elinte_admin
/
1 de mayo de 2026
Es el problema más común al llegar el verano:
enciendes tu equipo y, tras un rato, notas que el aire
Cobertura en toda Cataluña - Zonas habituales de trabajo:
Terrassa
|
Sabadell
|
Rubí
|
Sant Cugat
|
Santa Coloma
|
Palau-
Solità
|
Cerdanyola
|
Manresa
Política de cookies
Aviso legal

+++++

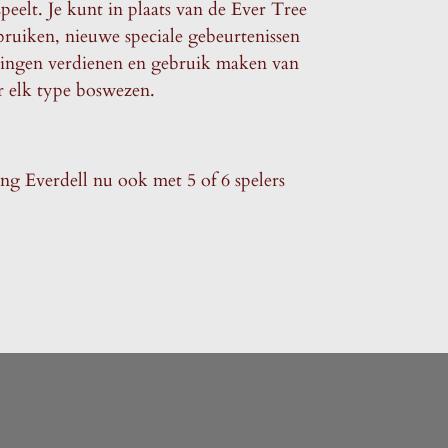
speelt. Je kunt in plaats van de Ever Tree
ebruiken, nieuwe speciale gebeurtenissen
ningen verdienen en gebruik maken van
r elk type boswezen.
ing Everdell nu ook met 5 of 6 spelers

+++++

ACTIVITY: Within the material above, transcribe exactly the lines that run from the line holding "elinte_admin" through the line holding "Aviso legal".

RESPONSE AREA:
elinte_admin
/
1 de mayo de 2026
Es el problema más común al llegar el verano:
enciendes tu equipo y, tras un rato, notas que el aire
Cobertura en toda Cataluña - Zonas habituales de trabajo:
Terrassa
|
Sabadell
|
Rubí
|
Sant Cugat
|
Santa Coloma
|
Palau-
Solità
|
Cerdanyola
|
Manresa
Política de cookies
Aviso legal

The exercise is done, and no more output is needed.